Airborne particle emissions from road vehicles are one of the main issues affecting urban air quality. Vehicle disc brakes are one of the most important sources of non-exhaust emissions, which have recently been considered to be as important as exhaust emissions. In disc brakes, the pads are pushed against the rotating disc to slow down the vehicle. The contact surfaces of the disc and pads are worn, some of the debris becomes airborne and can be harmful to human health if inhaled. Particle emissions from disc brakes are influenced by a greater amount of contact phenomena at the sliding interfaces, e.g. friction, wear, contact temperature, contact pressure and surface topography. Due to the difficulty in accessing the pad-to-disc contact in the brake system during testing, it is hard to study contact phenomena. Moreover, experiments need the friction material and brake system to be produced at least in their prototype configuration.
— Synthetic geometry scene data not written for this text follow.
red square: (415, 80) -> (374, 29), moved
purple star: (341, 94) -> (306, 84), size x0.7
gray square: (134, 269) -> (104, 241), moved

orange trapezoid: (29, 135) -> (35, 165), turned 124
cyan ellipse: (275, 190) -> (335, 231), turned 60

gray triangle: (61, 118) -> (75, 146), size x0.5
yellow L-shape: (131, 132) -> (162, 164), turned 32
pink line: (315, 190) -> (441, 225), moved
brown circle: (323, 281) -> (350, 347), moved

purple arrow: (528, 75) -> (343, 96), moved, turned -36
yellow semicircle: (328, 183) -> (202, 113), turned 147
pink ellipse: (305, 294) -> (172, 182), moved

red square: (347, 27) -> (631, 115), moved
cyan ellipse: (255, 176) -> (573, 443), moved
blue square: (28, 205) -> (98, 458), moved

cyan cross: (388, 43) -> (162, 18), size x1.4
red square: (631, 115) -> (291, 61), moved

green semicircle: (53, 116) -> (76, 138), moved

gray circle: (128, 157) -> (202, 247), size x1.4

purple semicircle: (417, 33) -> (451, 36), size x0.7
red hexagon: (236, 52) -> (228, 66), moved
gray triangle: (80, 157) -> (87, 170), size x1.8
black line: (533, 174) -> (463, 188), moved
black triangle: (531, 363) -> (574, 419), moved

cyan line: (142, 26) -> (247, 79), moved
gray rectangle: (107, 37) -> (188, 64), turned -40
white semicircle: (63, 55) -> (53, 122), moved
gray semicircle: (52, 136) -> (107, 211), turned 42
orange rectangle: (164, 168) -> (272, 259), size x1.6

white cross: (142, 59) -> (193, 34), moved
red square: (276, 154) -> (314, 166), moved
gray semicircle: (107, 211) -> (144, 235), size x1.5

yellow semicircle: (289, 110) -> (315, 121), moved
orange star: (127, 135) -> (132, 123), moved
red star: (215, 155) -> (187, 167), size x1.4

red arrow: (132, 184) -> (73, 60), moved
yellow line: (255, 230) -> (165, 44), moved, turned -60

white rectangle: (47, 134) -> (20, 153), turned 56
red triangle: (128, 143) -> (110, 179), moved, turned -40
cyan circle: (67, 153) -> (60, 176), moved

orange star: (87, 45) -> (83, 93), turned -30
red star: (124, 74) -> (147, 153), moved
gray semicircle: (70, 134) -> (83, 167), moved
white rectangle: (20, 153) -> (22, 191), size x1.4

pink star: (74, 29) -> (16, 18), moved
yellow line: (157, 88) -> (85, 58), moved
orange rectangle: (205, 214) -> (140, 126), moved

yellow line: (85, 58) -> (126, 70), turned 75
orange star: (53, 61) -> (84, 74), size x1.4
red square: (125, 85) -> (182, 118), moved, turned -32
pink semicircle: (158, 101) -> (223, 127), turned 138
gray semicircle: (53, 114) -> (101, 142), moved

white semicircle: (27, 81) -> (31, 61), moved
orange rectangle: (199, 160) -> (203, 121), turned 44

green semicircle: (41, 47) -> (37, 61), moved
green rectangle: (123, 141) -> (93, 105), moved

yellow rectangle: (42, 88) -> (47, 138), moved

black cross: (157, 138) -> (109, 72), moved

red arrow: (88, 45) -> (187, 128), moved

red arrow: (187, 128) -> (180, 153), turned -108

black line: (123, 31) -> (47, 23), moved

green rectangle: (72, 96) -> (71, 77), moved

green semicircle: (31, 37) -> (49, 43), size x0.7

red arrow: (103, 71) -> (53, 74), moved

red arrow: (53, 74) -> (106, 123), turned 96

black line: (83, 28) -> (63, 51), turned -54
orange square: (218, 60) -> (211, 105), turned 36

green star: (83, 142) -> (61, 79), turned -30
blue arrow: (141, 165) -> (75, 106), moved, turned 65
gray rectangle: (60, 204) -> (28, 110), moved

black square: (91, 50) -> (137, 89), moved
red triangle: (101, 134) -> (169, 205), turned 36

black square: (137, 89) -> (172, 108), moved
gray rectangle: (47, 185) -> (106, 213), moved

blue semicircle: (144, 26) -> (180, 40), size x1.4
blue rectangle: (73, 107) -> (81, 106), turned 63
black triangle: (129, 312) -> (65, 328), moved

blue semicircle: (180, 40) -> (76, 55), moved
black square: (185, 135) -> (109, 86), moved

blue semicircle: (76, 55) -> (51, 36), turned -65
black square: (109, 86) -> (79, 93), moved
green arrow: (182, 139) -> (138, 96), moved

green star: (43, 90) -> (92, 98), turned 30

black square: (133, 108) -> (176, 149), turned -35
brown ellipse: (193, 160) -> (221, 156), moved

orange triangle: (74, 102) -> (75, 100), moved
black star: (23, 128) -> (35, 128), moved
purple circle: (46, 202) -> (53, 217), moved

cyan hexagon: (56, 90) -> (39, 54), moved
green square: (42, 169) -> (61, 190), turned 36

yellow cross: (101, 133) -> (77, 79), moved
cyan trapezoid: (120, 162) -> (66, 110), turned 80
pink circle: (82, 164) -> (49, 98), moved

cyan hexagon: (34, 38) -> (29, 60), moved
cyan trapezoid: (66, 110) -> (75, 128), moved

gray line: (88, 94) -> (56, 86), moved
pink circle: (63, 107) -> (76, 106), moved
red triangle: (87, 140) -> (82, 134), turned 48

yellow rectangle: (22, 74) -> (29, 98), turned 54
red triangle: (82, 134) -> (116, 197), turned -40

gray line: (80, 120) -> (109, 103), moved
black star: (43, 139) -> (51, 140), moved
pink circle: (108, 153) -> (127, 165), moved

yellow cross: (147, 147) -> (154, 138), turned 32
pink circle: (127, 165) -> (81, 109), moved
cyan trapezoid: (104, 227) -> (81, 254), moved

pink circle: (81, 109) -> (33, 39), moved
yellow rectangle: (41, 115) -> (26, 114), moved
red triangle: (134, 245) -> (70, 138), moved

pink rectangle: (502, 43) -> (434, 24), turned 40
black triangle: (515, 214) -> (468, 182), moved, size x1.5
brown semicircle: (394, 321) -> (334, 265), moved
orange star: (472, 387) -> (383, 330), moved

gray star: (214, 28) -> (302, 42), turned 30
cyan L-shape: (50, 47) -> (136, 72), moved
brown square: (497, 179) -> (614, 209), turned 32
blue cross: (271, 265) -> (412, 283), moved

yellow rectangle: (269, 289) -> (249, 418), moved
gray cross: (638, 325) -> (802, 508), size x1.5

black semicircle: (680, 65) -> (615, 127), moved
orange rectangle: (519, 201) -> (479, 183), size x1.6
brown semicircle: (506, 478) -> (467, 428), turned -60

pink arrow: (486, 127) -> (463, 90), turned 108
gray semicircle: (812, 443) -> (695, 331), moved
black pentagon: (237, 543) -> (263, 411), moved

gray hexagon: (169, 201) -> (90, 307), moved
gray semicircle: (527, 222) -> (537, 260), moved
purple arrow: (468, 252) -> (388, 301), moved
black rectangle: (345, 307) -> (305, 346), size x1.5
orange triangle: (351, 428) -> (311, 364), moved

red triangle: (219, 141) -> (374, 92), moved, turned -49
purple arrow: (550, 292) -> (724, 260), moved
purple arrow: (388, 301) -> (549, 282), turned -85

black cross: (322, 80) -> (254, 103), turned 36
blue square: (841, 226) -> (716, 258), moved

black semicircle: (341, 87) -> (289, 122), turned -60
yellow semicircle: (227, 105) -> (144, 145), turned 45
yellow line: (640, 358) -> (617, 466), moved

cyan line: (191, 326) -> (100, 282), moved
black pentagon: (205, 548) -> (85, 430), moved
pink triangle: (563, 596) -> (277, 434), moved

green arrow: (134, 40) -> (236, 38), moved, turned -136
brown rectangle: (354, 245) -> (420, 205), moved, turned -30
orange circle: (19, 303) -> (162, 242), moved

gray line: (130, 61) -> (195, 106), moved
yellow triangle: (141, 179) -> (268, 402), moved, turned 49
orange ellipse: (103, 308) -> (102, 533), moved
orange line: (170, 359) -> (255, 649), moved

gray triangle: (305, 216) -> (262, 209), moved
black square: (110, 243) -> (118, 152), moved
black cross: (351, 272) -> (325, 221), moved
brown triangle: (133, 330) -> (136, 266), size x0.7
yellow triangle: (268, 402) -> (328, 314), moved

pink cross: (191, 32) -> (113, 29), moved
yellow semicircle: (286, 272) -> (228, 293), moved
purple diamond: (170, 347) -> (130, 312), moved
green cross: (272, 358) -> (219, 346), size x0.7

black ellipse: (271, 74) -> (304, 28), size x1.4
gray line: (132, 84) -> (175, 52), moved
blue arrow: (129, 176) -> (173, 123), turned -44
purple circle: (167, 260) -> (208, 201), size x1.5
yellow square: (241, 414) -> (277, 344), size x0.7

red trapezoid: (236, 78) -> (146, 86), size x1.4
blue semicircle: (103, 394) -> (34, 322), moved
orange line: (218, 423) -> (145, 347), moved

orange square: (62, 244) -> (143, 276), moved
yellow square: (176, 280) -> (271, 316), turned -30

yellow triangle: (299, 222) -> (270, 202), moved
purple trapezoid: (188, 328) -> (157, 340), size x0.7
The aim of this thesis is to develop a methodology based on simulation to better understand contact phenomena and to evaluate the tribological and emission performance of friction material and brake systems in the early design phase.

Different simulation approaches can be adopted, depending on what is to be evaluated. A macro-scale approach based on finite element analysis (FEA) can be used to evaluate wear, particle emission and the coefficient of friction (COF) of the entire brake system. A meso-scale approach based on cellular automaton (CA) simulation can be used to evaluate the local contact behaviour on the disc and pad surfaces, and the influence of the single components of the friction mixture. These two different-scale simulation approaches can be integrated to generate an overall multi-scale simulation procedure to investigate and predict the contact phenomena in brake systems.